# AIM OF THE EXERCISE
Without copying any pictures, restate exactly the lines from the start of the records through the line containing "Péče o tělo a obličej".

# EXTRACTED INFORMATION
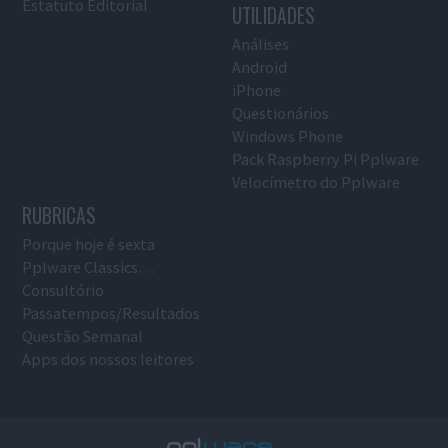
Estatuto Editorial
UTILIDADES
Análises
Android
iPhone
Questionários
Windows Phone
Pack Raspberry Pi Pplware
Velocímetro do Pplware
RUBRICAS
Porque hoje é sexta
Pplware Classics…
Consultório
Passatempos/Resultados
Questão Semanal
Apps dos nossos leitores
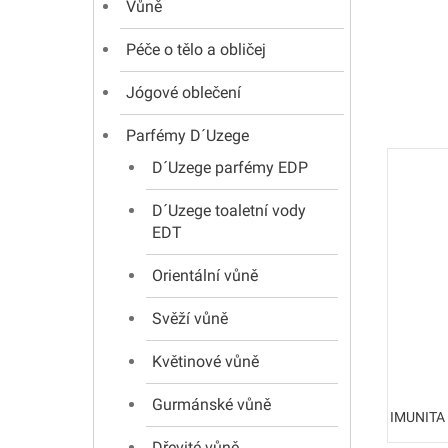
Vůně
Péče o tělo a obličej
Jógové oblečení
Parfémy D´Uzege
D´Uzege parfémy EDP
D´Uzege toaletní vody
EDT
Orientální vůně
Svěží vůně
Květinové vůně
Gurmánské vůně
IMUNITA p
Dřevité vůně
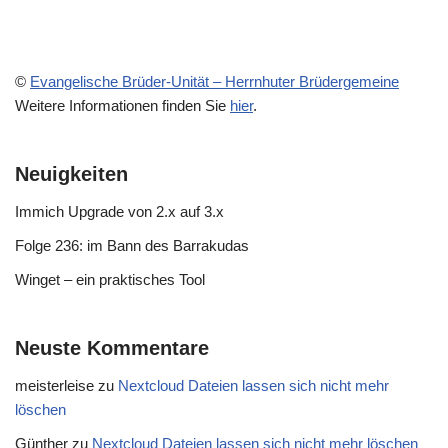
©
Evangelische Brüder-Unität – Herrnhuter Brüdergemeine
Weitere Informationen finden Sie
hier
.
Neuigkeiten
Immich Upgrade von 2.x auf 3.x
Folge 236: im Bann des Barrakudas
Winget – ein praktisches Tool
Neuste Kommentare
meisterleise
zu
Nextcloud Dateien lassen sich nicht mehr
löschen
Günther
zu
Nextcloud Dateien lassen sich nicht mehr löschen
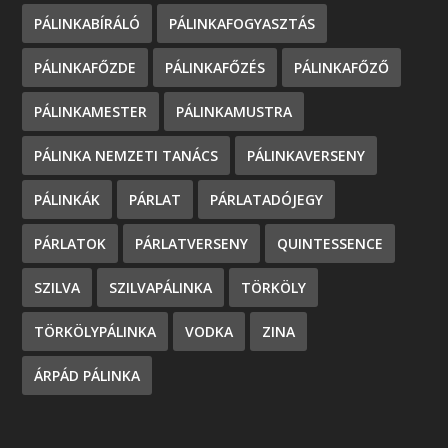
PÁLINKABÍRÁLÓ
PÁLINKAFOGYASZTÁS
PÁLINKAFŐZDE
PÁLINKAFŐZÉS
PÁLINKAFŐZŐ
PÁLINKAMESTER
PÁLINKAMUSTRA
PÁLINKA NEMZETI TANÁCS
PÁLINKAVERSENY
PÁLINKÁK
PÁRLAT
PÁRLATADÓJEGY
PÁRLATOK
PÁRLATVERSENY
QUINTESSENCE
SZILVA
SZILVAPÁLINKA
TÖRKÖLY
TÖRKÖLYPÁLINKA
VODKA
ZINA
ÁRPÁD PÁLINKA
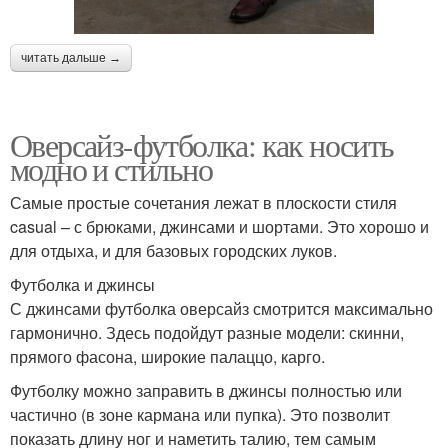
читать дальше →
Оверсайз-футболка: как носить
модно и стильно
Самые простые сочетания лежат в плоскости стиля
casual – с брюками, джинсами и шортами. Это хорошо и
для отдыха, и для базовых городских луков.
Футболка и джинсы
С джинсами футболка оверсайз смотрится максимально
гармонично. Здесь подойдут разные модели: скинни,
прямого фасона, широкие палаццо, карго.
Футболку можно заправить в джинсы полностью или
частично (в зоне кармана или пупка). Это позволит
показать длину ног и наметить талию, тем самым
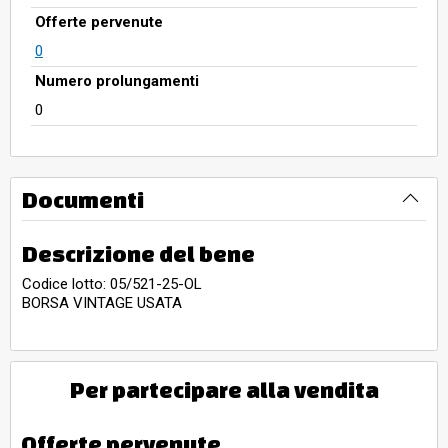
Offerte pervenute
0
Numero prolungamenti
0
Documenti
Descrizione del bene
Codice lotto: 05/521-25-OL
BORSA VINTAGE USATA
Per partecipare alla vendita
Offerte pervenute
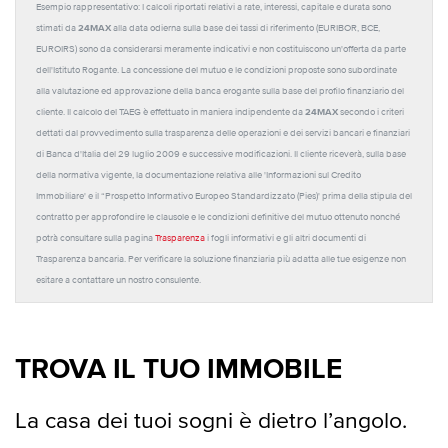
Esempio rappresentativo: I calcoli riportati relativi a rate, interessi, capitale e durata sono
24MAX
stimati da
alla data odierna sulla base dei tassi di riferimento (EURIBOR, BCE,
EUROIRS) sono da considerarsi meramente indicativi e non costituiscono un'offerta da parte
dell'Istituto Rogante. La concessione del mutuo e le condizioni proposte sono subordinate
alla valutazione ed approvazione della banca erogante sulla base del profilo finanziario del
24MAX
cliente. Il calcolo del TAEG è effettuato in maniera indipendente da
secondo i criteri
dettati dal provvedimento sulla trasparenza delle operazioni e dei servizi bancari e finanziari
di Banca d'Italia del 29 luglio 2009 e successive modificazioni. Il cliente riceverà, sulla base
della normativa vigente, la documentazione relativa alle 'Informazioni sul Credito
Immobiliare' e il “Prospetto Informativo Europeo Standardizzato (Pies)' prima della stipula del
contratto per approfondire le clausole e le condizioni definitive del mutuo ottenuto nonché
potrà consultare sulla pagina
Trasparenza
i fogli informativi e gli altri documenti di
Trasparenza bancaria. Per verificare la soluzione finanziaria più adatta alle tue esigenze non
esitare a contattare un nostro consulente.
TROVA IL TUO IMMOBILE
La casa dei tuoi sogni è dietro l’angolo.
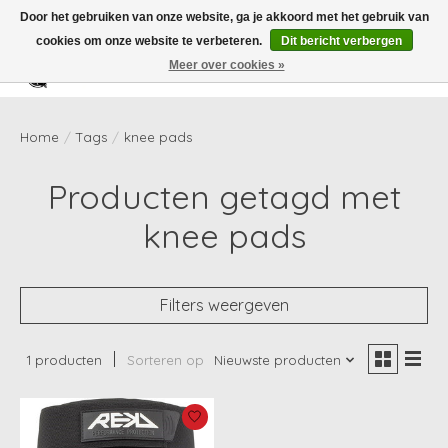
Door het gebruiken van onze website, ga je akkoord met het gebruik van
cookies om onze website te verbeteren.
Dit bericht verbergen
Meer over cookies »
Verlanglijst
Winkelwag
Home
/
Tags
/
knee pads
Producten getagd met
knee pads
Filters weergeven
1 producten
Sorteren op
Nieuwste producten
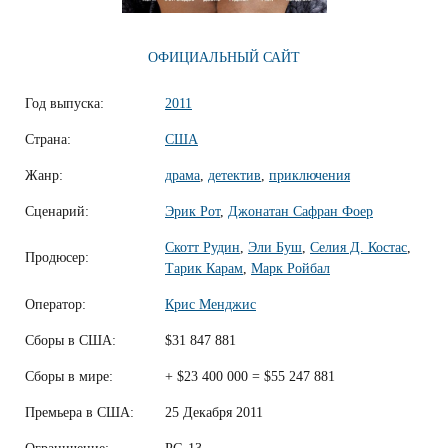
ОФИЦИАЛЬНЫЙ САЙТ
Год выпуска:
2011
Страна:
США
Жанр:
драма
,
детектив
,
приключения
Сценарий:
Эрик Рот
,
Джонатан Сафран Фоер
Скотт Рудин
,
Эли Буш
,
Селия Д. Костас
,
Продюсер:
Тарик Карам
,
Марк Ройбал
Оператор:
Крис Менджис
Сборы в США:
$31 847 881
Сборы в мире:
+ $23 400 000 = $55 247 881
Премьера в США:
25 Декабря 2011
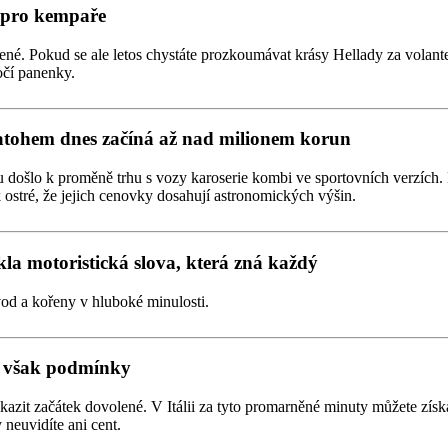
í pro kempaře
é. Pokud se ale letos chystáte prozkoumávat krásy Hellady za volant
očí panenky.
atohem dnes začíná až nad milionem korun
u došlo k proměně trhu s vozy karoserie kombi ve sportovních verzích
 ostré, že jejich cenovky dosahují astronomických výšin.
la motoristická slova, která zná každý
od a kořeny v hluboké minulosti.
to však podmínky
okazit začátek dovolené. V Itálii za tyto promarněné minuty můžete zí
neuvidíte ani cent.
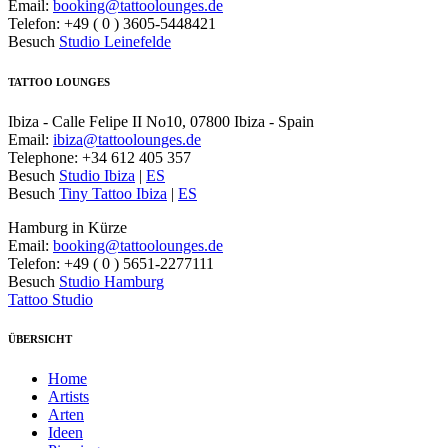
Email:
booking@tattoolounges.de
Telefon: +49 ( 0 ) 3605-5448421
Besuch
Studio Leinefelde
TATTOO LOUNGES
Ibiza - Calle Felipe II No10, 07800 Ibiza - Spain
Email:
ibiza@tattoolounges.de
Telephone: +34 612 405 357
Besuch
Studio Ibiza
|
ES
Besuch
Tiny Tattoo Ibiza
|
ES
Hamburg in Kürze
Email:
booking@tattoolounges.de
Telefon: +49 ( 0 ) 5651-2277111
Besuch
Studio Hamburg
Tattoo Studio
ÜBERSICHT
Home
Artists
Arten
Ideen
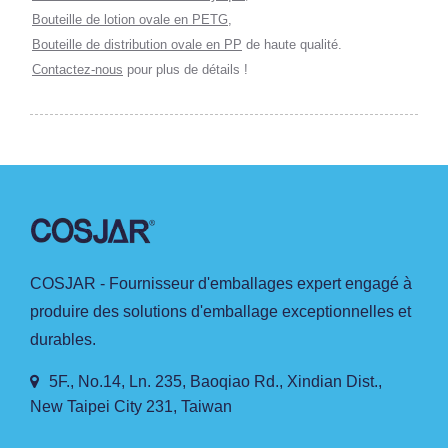
Bouteille de lotion ovale en PETG
,
Bouteille de distribution ovale en PP
de haute qualité.
Contactez-nous
pour plus de détails !
COSJAR - Fournisseur d'emballages expert engagé à
produire des solutions d'emballage exceptionnelles et
durables.
5F., No.14, Ln. 235, Baoqiao Rd., Xindian Dist.,
New Taipei City 231, Taiwan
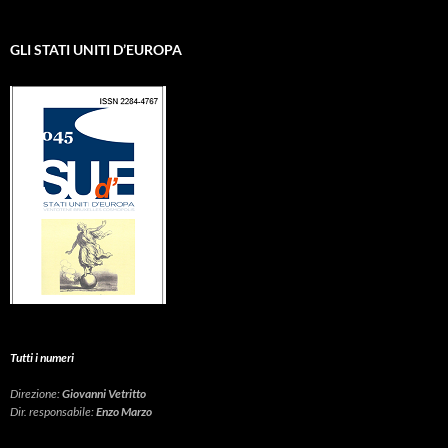
GLI STATI UNITI D’EUROPA
Tutti i numeri
Direzione:
Giovanni Vetritto
Dir. responsabile:
Enzo Marzo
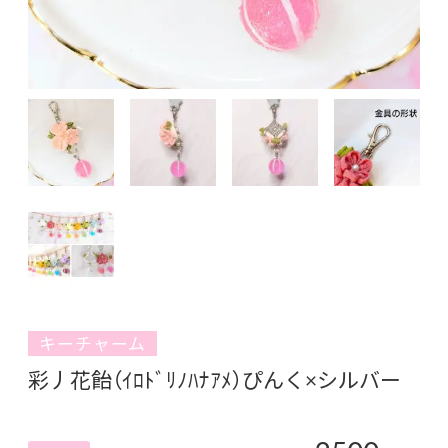
キーチャーム
彩丿花飴（ｲﾛﾄﾞﾘﾉﾊﾅｱﾒ）ぴんく×シルバー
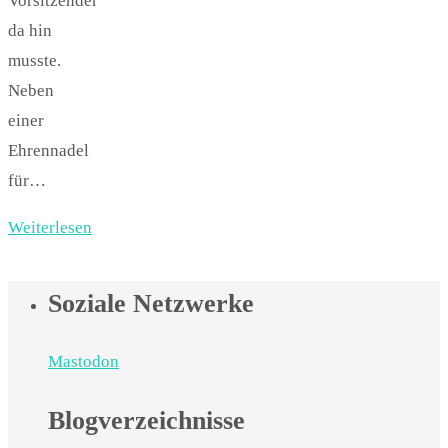
Vorsitzender
da hin
musste.
Neben
einer
Ehrennadel
für…
Weiterlesen
Soziale Netzwerke
Mastodon
Blogverzeichnisse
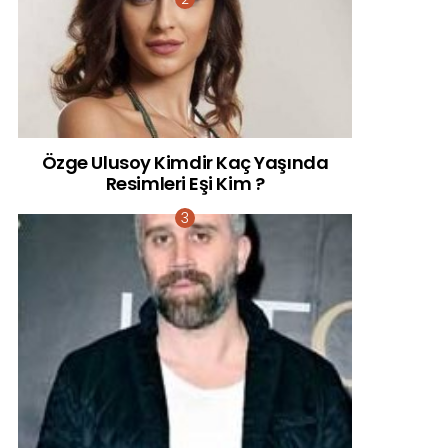
Özge Ulusoy Kimdir Kaç Yaşında
Resimleri Eşi Kim ?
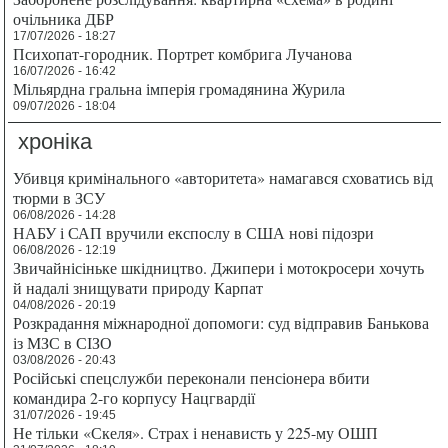
очільника ДБР
17/07/2026 - 18:27
Психопат-городник. Портрет комбрига Лучанова
16/07/2026 - 16:42
Мільярдна гральна імперія громадянина Журила
09/07/2026 - 18:04
хроніка
Убивця кримінального «авторитета» намагався сховатись від
тюрми в ЗСУ
06/08/2026 - 14:28
НАБУ і САП вручили експослу в США нові підозри
06/08/2026 - 12:19
Звичайнісіньке шкідництво. Джипери і мотокросери хочуть
й надалі знищувати природу Карпат
04/08/2026 - 20:19
Розкрадання міжнародної допомоги: суд відправив Банькова
із МЗС в СІЗО
03/08/2026 - 20:43
Російські спецслужби переконали пенсіонера вбити
командира 2-го корпусу Нацгвардії
31/07/2026 - 19:45
Не тільки «Скеля». Страх і ненависть у 225-му ОШП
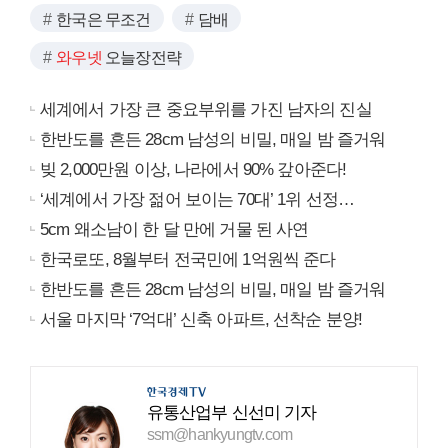
한국은 무조건
담배
와우넷
오늘장전략
세계에서 가장 큰 중요부위를 가진 남자의 진실
한반도를 흔든 28cm 남성의 비밀, 매일 밤 즐거워
빚 2,000만원 이상, 나라에서 90% 갚아준다!
‘세계에서 가장 젊어 보이는 70대’ 1위 선정…
5cm 왜소남이 한 달 만에 거물 된 사연
한국로또, 8월부터 전국민에 1억원씩 준다
한반도를 흔든 28cm 남성의 비밀, 매일 밤 즐거워
서울 마지막 ‘7억대’ 신축 아파트, 선착순 분양!
유통산업부 신선미 기자
ssm@hankyungtv.com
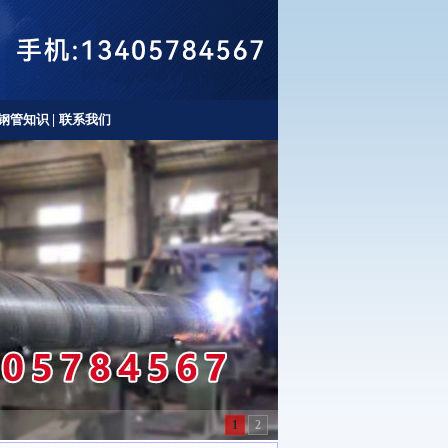
钢管知识
|
联系我们
1
2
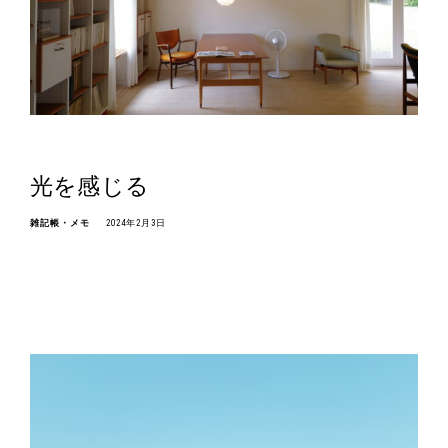
光を感じる
雑記帳・メモ
2024年2月3日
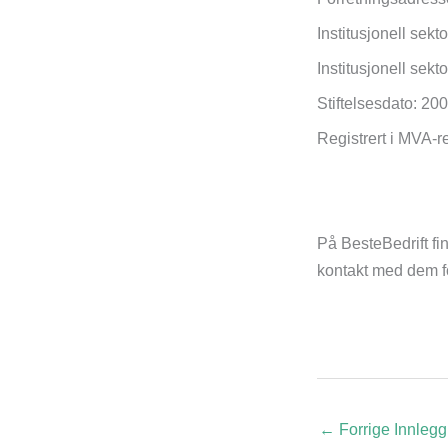
Institusjonell sek
Institusjonell sek
Stiftelsesdato: 20
Registrert i MVA-r
På BesteBedrift fin
kontakt med dem for
←
Forrige Innlegg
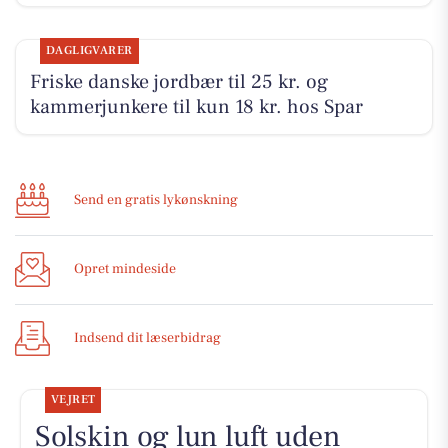
DAGLIGVARER
Friske danske jordbær til 25 kr. og
kammerjunkere til kun 18 kr. hos Spar
Send en gratis lykønskning
Opret mindeside
Indsend dit læserbidrag
VEJRET
Solskin og lun luft uden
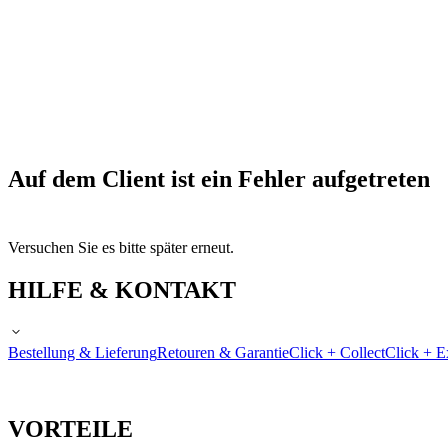
Auf dem Client ist ein Fehler aufgetreten
Versuchen Sie es bitte später erneut.
HILFE & KONTAKT
Bestellung & Lieferung
Retouren & Garantie
Click + Collect
Click + E
VORTEILE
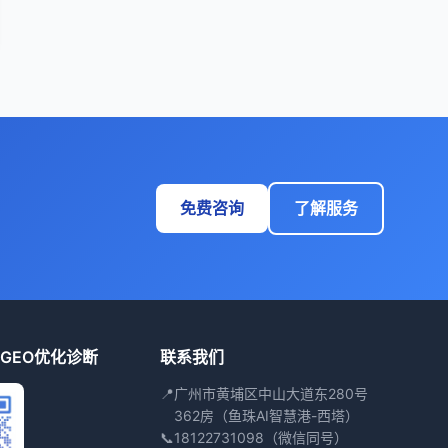
免费咨询
了解服务
GEO优化诊断
联系我们
📍
广州市黄埔区中山大道东280号
362房（鱼珠AI智慧港-西塔）
📞
18122731098（微信同号）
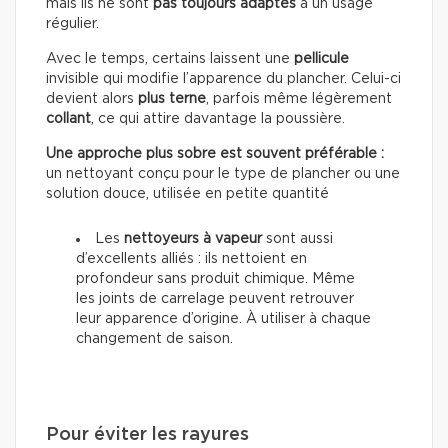
mais ils ne sont
pas toujours adaptés
à un usage
régulier.
Avec le temps, certains laissent une
pellicule
invisible qui modifie l’apparence du plancher. Celui-ci
devient alors
plus terne
, parfois même légèrement
collant
, ce qui attire davantage la poussière.
Une approche plus sobre est souvent préférable :
un nettoyant conçu pour le type de plancher ou une
solution douce, utilisée en petite quantité
Les
nettoyeurs à vapeur
sont aussi
d’excellents alliés : ils nettoient en
profondeur sans produit chimique. Même
les joints de carrelage peuvent retrouver
leur apparence d’origine. À utiliser à chaque
changement de saison.
Pour éviter les rayures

# RESULT OF THIS TASK
Estatuto Editorial
UTILIDADES
Análises
Android
iPhone
Questionários
Windows Phone
Pack Raspberry Pi Pplware
Velocímetro do Pplware
RUBRICAS
Porque hoje é sexta
Pplware Classics…
Consultório
Passatempos/Resultados
Questão Semanal
Apps dos nossos leitores
Vůně
Péče o tělo a obličej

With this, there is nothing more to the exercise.